There was history of a previous psychiatric opinion in 16.7% subjects and 16.7% subjects needed admission with the mean duration of assessment being 17.89 days. Possibly, only the more difficult cases with diagnostic or management problems were only referred. Less problematic cases may have been handled at the forces medical level. This also raises the need for extending Mental Health Act (MHA) admission criteria which currently is of 10 days, although it has a provision of extending to 30 days on court order.
We recommend high alert for high risk individuals and need for coping and ability enhancement programs as there was a history of significant stress prior to symptom onset in 28% subjects and acts of self-harm in 5.6% subjects. A survey of stress problems in Indian police personnel by Mathur (1993) reported that certain job related factors acted as specific stressors for the police such as their (1) work conditions, (2) work overload, (3) lack of recognition, (4) fear of severe injury or being killed on duty, (5) inadequate equipment, (6) shooting someone in line of duty, (7) antiterrorist operations, (8) confrontation with public, (9) lack of job satisfaction, and (10) police hierarchy.

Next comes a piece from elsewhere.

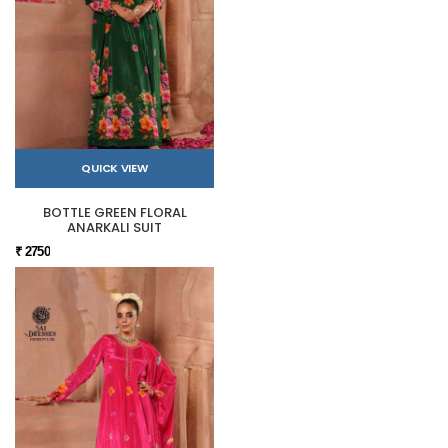
QUICK VIEW
BOTTLE GREEN FLORAL
ANARKALI SUIT
₹ 2750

We also recommend use of a structured Performa for referring force personnel to psychiatrist for evaluation, so that a minimum amount of information would be available for reaching a conclusive opinion [Figure 3].
The current study is limited in generalization due to its small sample size and hospital based data from one center only. There is an urgent need for an epidemiological study overseeing the nature and extent of mental health disorders in these highly stressful work situations.
Apart from the physical wear and tear, mental health problems generate significant dysfunction among paramilitary personnel. There is an urgent need for intensive training to psychiatrists regarding proper assessment of paramilitary personnel as there are frequent chances of the cases being undiagnosed or improperly diagnosed. The issue of providing fitness to handle firearms is of particular importance as these individuals are at high risk of stressful situations and prone to stress. As there is a high risk of stressful situations, these personnel need to be regularly assessed for mental health besides physical health.
Source of Support: Nil.
Conflict of Interest: None declared.